* _WHAT THE TASK ASKS_:
Find the line containing "Nossas cooperativas" in the listing below. Repeat it exactly, along with each following line up to and including the one containing "Assembleias".

* _MATERIAL PROVIDED_:
────────────────────────────────────────
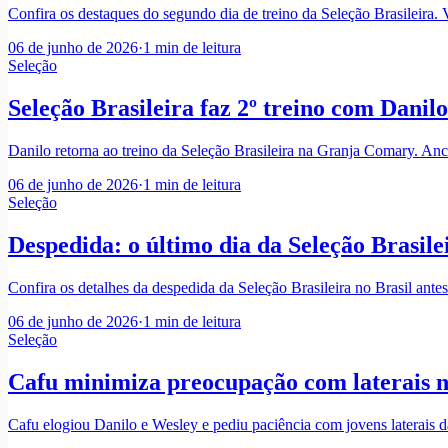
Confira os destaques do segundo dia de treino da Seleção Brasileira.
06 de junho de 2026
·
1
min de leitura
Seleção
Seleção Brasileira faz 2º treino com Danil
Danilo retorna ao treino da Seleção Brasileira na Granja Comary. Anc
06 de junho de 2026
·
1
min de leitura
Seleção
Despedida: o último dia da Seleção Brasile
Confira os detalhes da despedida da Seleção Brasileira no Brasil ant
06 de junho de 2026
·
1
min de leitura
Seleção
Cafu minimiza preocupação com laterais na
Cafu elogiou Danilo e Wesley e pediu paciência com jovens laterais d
────────────────────────────────────────
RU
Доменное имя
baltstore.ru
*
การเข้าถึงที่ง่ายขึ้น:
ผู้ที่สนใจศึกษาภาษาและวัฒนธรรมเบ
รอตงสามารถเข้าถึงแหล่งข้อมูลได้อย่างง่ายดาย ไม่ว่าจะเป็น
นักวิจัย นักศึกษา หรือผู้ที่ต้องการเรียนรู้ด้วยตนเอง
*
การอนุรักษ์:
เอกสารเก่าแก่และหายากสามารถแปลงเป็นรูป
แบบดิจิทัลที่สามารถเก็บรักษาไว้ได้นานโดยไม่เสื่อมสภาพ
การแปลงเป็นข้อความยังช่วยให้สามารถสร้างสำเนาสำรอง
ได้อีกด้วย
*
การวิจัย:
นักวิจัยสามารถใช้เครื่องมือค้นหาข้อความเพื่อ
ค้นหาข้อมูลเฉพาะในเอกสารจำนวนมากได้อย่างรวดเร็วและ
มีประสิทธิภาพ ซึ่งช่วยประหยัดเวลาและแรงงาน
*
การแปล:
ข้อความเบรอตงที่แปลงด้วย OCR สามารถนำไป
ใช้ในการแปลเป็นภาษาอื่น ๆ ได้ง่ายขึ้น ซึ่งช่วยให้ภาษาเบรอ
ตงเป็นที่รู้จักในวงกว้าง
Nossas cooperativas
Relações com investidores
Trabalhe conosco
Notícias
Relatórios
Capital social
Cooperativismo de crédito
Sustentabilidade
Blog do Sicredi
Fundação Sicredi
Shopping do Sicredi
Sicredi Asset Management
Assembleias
────────────────────────────────────────
* _RESPONSE BELOW_:
Nossas cooperativas
Relações com investidores
Trabalhe conosco
Notícias
Relatórios
Capital social
Cooperativismo de crédito
Sustentabilidade
Blog do Sicredi
Fundação Sicredi
Shopping do Sicredi
Sicredi Asset Management
Assembleias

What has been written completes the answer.